Des consultations élargies, initiées depuis Luanda
Cette sortie publique s’inscrit dans la continuité des consultations discrètes menées ces derniers mois à Luanda par João Lourenço avec son homologue congolais, Félix Tshisekedi, et plusieurs acteurs politiques congolais, dont l’ancien Président Joseph Kabila, Moïse Katumbi, Antipas Mbusa Nyamuisi, Raymond Tshibanda et Moïse Nyarugabo de « Sauvons la RDC ».
Accueillis à la présidence angolaise, ces échanges avaient pour objectif de rapprocher les positions des protagonistes face à l’escalade militaire au Nord-Kivu et aux tensions politiques internes.
Pour donner une portée plus large à cette démarche, Lourenço avait annoncé l’envoi à Kinshasa d’une délégation angolaise chargée d’élargir ces consultations aux autres forces politiques et sociales, y compris les composantes de l’Union sacrée au pouvoir. Cette initiative visait à éviter une médiation perçue comme tournée vers l’opposition ou certains groupes d’intérêt, et à garantir que toutes les sensibilités congolaises puissent être entendues.
L’accord de Washington et le « moment historique » à ne pas gaspiller
Réitérant son appel au respect des engagements signés en décembre dernier à Washington entre la RDC et le Rwanda, João Lourenço a souligné que cet accord représentait « un moment historique significatif » pour la région des Grands Lacs. Il a insisté sur la nécessité pour les parties prenantes de préserver l’élan diplomatique en cours, de réduire les tensions transfrontalières et de restaurer un climat propice au dialogue.
La médiation africaine se recentre autour de Lomé
Parallèlement, la médiation africaine a connu un tournant ces dernières semaines. Lors de la réunion de haut niveau organisée à Lomé, plusieurs dirigeants et émissaires africains ont convenu de recentrer les efforts diplomatiques autour de la capitale togolaise, afin de faciliter un cadre de travail plus stable et plus cohérent entre les partenaires régionaux.

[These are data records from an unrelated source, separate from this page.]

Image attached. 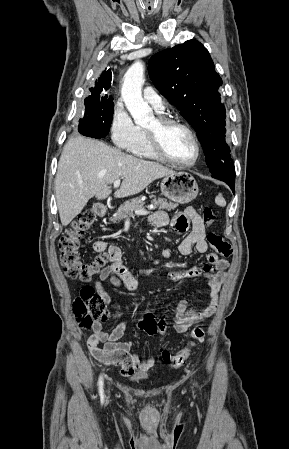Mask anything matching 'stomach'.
<instances>
[{
  "mask_svg": "<svg viewBox=\"0 0 289 449\" xmlns=\"http://www.w3.org/2000/svg\"><path fill=\"white\" fill-rule=\"evenodd\" d=\"M160 187L162 195L179 204H187L198 195L197 182L187 172H174L165 176Z\"/></svg>",
  "mask_w": 289,
  "mask_h": 449,
  "instance_id": "0dacf381",
  "label": "stomach"
}]
</instances>
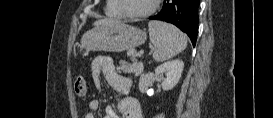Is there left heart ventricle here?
<instances>
[{"label":"left heart ventricle","mask_w":273,"mask_h":118,"mask_svg":"<svg viewBox=\"0 0 273 118\" xmlns=\"http://www.w3.org/2000/svg\"><path fill=\"white\" fill-rule=\"evenodd\" d=\"M126 8L133 13H139L148 10L153 0H125Z\"/></svg>","instance_id":"1"}]
</instances>
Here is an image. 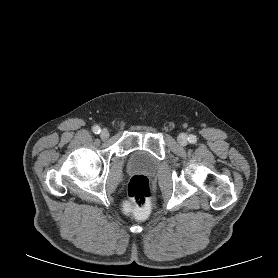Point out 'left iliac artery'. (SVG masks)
Segmentation results:
<instances>
[{"label": "left iliac artery", "mask_w": 278, "mask_h": 278, "mask_svg": "<svg viewBox=\"0 0 278 278\" xmlns=\"http://www.w3.org/2000/svg\"><path fill=\"white\" fill-rule=\"evenodd\" d=\"M188 141H189L190 143H195V142L197 141V138H196V136H194V135H190V136L188 137Z\"/></svg>", "instance_id": "left-iliac-artery-1"}]
</instances>
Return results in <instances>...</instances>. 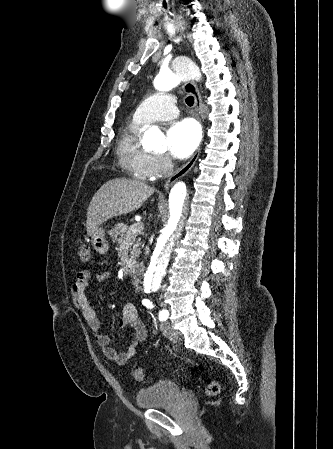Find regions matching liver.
Instances as JSON below:
<instances>
[{"label": "liver", "instance_id": "6515ba94", "mask_svg": "<svg viewBox=\"0 0 333 449\" xmlns=\"http://www.w3.org/2000/svg\"><path fill=\"white\" fill-rule=\"evenodd\" d=\"M154 188L136 180L107 181L93 196L87 212V234L91 236L108 219L138 210Z\"/></svg>", "mask_w": 333, "mask_h": 449}]
</instances>
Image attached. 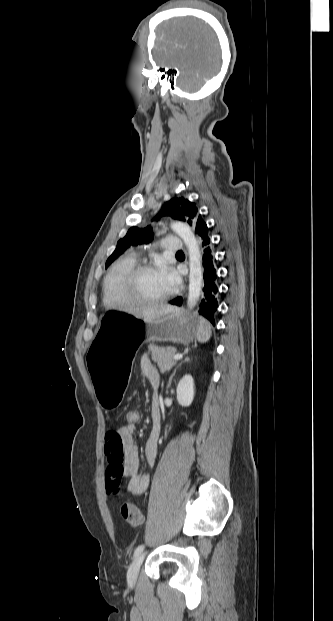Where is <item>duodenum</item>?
Masks as SVG:
<instances>
[{
  "instance_id": "410a0bca",
  "label": "duodenum",
  "mask_w": 333,
  "mask_h": 621,
  "mask_svg": "<svg viewBox=\"0 0 333 621\" xmlns=\"http://www.w3.org/2000/svg\"><path fill=\"white\" fill-rule=\"evenodd\" d=\"M153 422H154V424H155L156 426H158V425H159V423H160V417H159V415H158V414H154V416H153Z\"/></svg>"
}]
</instances>
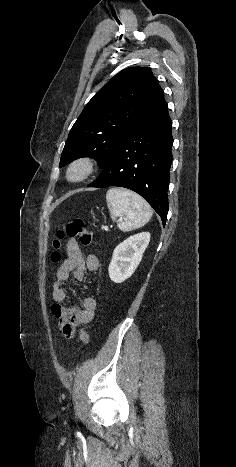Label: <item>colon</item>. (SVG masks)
Listing matches in <instances>:
<instances>
[{"mask_svg":"<svg viewBox=\"0 0 236 467\" xmlns=\"http://www.w3.org/2000/svg\"><path fill=\"white\" fill-rule=\"evenodd\" d=\"M65 237H69L71 239L77 238L85 246L91 245L93 239L92 232L85 228L83 220L75 218L66 222L56 231V235L53 240L54 250L52 252V260L54 262H59L61 259L60 250ZM80 339L84 344H88V327L80 330Z\"/></svg>","mask_w":236,"mask_h":467,"instance_id":"colon-1","label":"colon"}]
</instances>
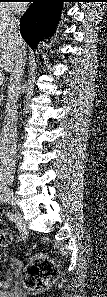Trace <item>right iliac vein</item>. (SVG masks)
<instances>
[{"label": "right iliac vein", "mask_w": 107, "mask_h": 297, "mask_svg": "<svg viewBox=\"0 0 107 297\" xmlns=\"http://www.w3.org/2000/svg\"><path fill=\"white\" fill-rule=\"evenodd\" d=\"M6 201L8 203H10L14 208H16V199L15 197L11 194V193H8L6 195ZM18 214V213H17ZM23 235V234H22Z\"/></svg>", "instance_id": "right-iliac-vein-1"}]
</instances>
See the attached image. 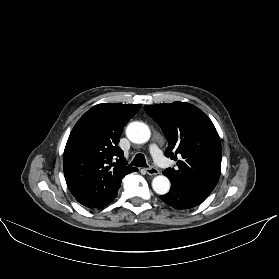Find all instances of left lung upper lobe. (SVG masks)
<instances>
[{"label":"left lung upper lobe","instance_id":"obj_1","mask_svg":"<svg viewBox=\"0 0 279 279\" xmlns=\"http://www.w3.org/2000/svg\"><path fill=\"white\" fill-rule=\"evenodd\" d=\"M144 109L167 138L166 157L177 160L178 167L168 168L163 174L171 183L209 196L219 180L222 157L221 142L211 120L186 102Z\"/></svg>","mask_w":279,"mask_h":279}]
</instances>
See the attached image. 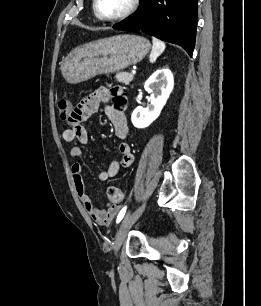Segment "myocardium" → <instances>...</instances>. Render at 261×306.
<instances>
[{
  "instance_id": "1",
  "label": "myocardium",
  "mask_w": 261,
  "mask_h": 306,
  "mask_svg": "<svg viewBox=\"0 0 261 306\" xmlns=\"http://www.w3.org/2000/svg\"><path fill=\"white\" fill-rule=\"evenodd\" d=\"M139 3H140V0H131L129 6L127 7V9L124 12H122L121 14L116 15V16L107 17V16L102 15L99 12L98 0H93V11H94L95 16L101 21L116 22V21L123 20V19L129 17L131 14H133L135 12V10L138 8Z\"/></svg>"
}]
</instances>
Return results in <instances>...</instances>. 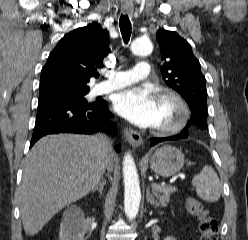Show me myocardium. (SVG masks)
<instances>
[{"instance_id": "1", "label": "myocardium", "mask_w": 248, "mask_h": 240, "mask_svg": "<svg viewBox=\"0 0 248 240\" xmlns=\"http://www.w3.org/2000/svg\"><path fill=\"white\" fill-rule=\"evenodd\" d=\"M159 99L172 102L176 107L177 115L170 122L157 126L155 132L161 135L178 133L187 125L190 118V110L187 103L178 93L172 90H162L159 93Z\"/></svg>"}]
</instances>
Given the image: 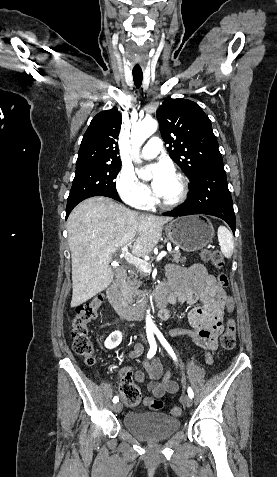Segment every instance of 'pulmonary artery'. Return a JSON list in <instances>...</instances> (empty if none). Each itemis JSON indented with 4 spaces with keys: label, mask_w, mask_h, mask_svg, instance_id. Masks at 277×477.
Listing matches in <instances>:
<instances>
[{
    "label": "pulmonary artery",
    "mask_w": 277,
    "mask_h": 477,
    "mask_svg": "<svg viewBox=\"0 0 277 477\" xmlns=\"http://www.w3.org/2000/svg\"><path fill=\"white\" fill-rule=\"evenodd\" d=\"M162 148V141L159 137H151L149 141L142 148V157L149 159L158 155Z\"/></svg>",
    "instance_id": "pulmonary-artery-1"
}]
</instances>
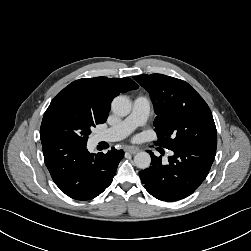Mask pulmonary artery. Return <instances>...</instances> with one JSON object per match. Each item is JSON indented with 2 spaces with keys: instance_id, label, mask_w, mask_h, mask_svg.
<instances>
[{
  "instance_id": "1",
  "label": "pulmonary artery",
  "mask_w": 251,
  "mask_h": 251,
  "mask_svg": "<svg viewBox=\"0 0 251 251\" xmlns=\"http://www.w3.org/2000/svg\"><path fill=\"white\" fill-rule=\"evenodd\" d=\"M150 109V101L145 96H138L133 101L130 115L117 125L99 133V141H117L125 138L136 127L145 124Z\"/></svg>"
}]
</instances>
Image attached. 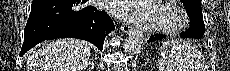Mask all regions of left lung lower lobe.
Segmentation results:
<instances>
[{
  "mask_svg": "<svg viewBox=\"0 0 230 71\" xmlns=\"http://www.w3.org/2000/svg\"><path fill=\"white\" fill-rule=\"evenodd\" d=\"M187 12L191 20L190 28L187 31L181 33L180 36L183 38L186 37L200 39L205 32L202 11H199L197 9H188ZM163 37L164 35L161 34L151 35L148 43L162 39Z\"/></svg>",
  "mask_w": 230,
  "mask_h": 71,
  "instance_id": "1",
  "label": "left lung lower lobe"
}]
</instances>
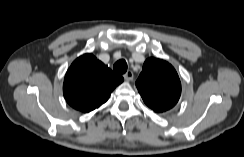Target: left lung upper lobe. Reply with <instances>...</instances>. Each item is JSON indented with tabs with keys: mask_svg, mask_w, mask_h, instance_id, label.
I'll return each mask as SVG.
<instances>
[{
	"mask_svg": "<svg viewBox=\"0 0 244 157\" xmlns=\"http://www.w3.org/2000/svg\"><path fill=\"white\" fill-rule=\"evenodd\" d=\"M136 86L145 104L155 112H164L178 102L181 83L177 72L168 62L148 58Z\"/></svg>",
	"mask_w": 244,
	"mask_h": 157,
	"instance_id": "5c2ea615",
	"label": "left lung upper lobe"
}]
</instances>
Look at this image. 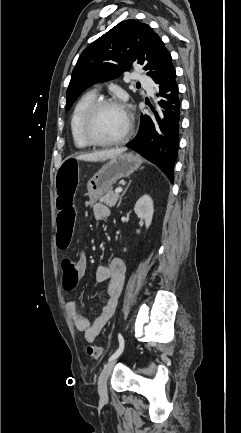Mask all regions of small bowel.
<instances>
[{
  "instance_id": "c3829d8e",
  "label": "small bowel",
  "mask_w": 241,
  "mask_h": 433,
  "mask_svg": "<svg viewBox=\"0 0 241 433\" xmlns=\"http://www.w3.org/2000/svg\"><path fill=\"white\" fill-rule=\"evenodd\" d=\"M93 216L97 220H103L109 216V208L102 203H95L93 205ZM86 267V255L81 253L77 261V270L80 275L85 273ZM125 271V263L118 257L112 258L108 265H100L97 267L95 272L96 280L98 282L108 280L109 283L106 292V299L101 312L92 322L80 313L75 301H69L66 303L68 315L70 316L75 328L84 334L87 342H93L106 323L113 316L123 287Z\"/></svg>"
}]
</instances>
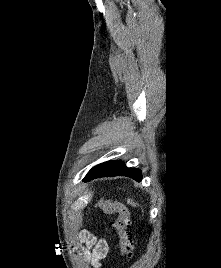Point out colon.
I'll list each match as a JSON object with an SVG mask.
<instances>
[{"mask_svg":"<svg viewBox=\"0 0 221 268\" xmlns=\"http://www.w3.org/2000/svg\"><path fill=\"white\" fill-rule=\"evenodd\" d=\"M96 208L107 214H117L113 226L120 240L121 255L125 259L131 258L134 250L133 241L128 228L131 224L129 210L121 203L101 198L96 203Z\"/></svg>","mask_w":221,"mask_h":268,"instance_id":"obj_1","label":"colon"}]
</instances>
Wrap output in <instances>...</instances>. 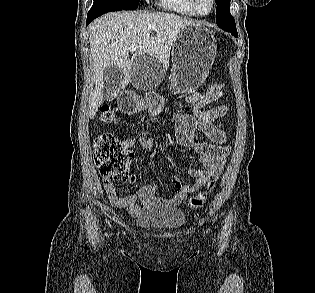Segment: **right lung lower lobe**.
<instances>
[{
	"label": "right lung lower lobe",
	"mask_w": 315,
	"mask_h": 293,
	"mask_svg": "<svg viewBox=\"0 0 315 293\" xmlns=\"http://www.w3.org/2000/svg\"><path fill=\"white\" fill-rule=\"evenodd\" d=\"M120 10L125 9L108 2L94 3L91 10L88 12L86 25H88L93 19L97 18L98 16H101L102 14Z\"/></svg>",
	"instance_id": "98d812e1"
}]
</instances>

Cette réunion, présentée comme un alignement stratégique entre les initiatives angolaise, ougandaise et les mécanismes de la CEEAC et de l’UA sur les négociations entre Kinshasa et le M23, a posé les bases d’une nouvelle architecture de dialogue. Un premier rapport des tours de table est attendu le 7 février prochain après des déplacements notamment à Kigali et Kinshasa, date à laquelle les conclusions préliminaires pourraient redéfinir les modalités de la médiation africaine.
Un appel pressant pour le « silence des armes »
Dans son discours à Luanda, João Lourenço a également rappelé la nécessité d’œuvrer pour le « silence des armes » en Afrique, en particulier dans la région des Grands Lacs, où les affrontements entre les FARDC et le M23, soutenu par le Rwanda selon Kinshasa, exacerbent une crise humanitaire et sécuritaire persistante.
À l’approche de la publication du rapport de Lomé et alors que son mandat à la tête de l’Union africaine touche à son terme, João Lourenço semble décidé à accélérer le tempo. Son insistance renouvelée traduit la volonté de l’UA de maintenir la RDC au centre de ses priorités, tout en rappelant que la sortie de crise passera inévitablement par un compromis politique interne et un apaisement régional.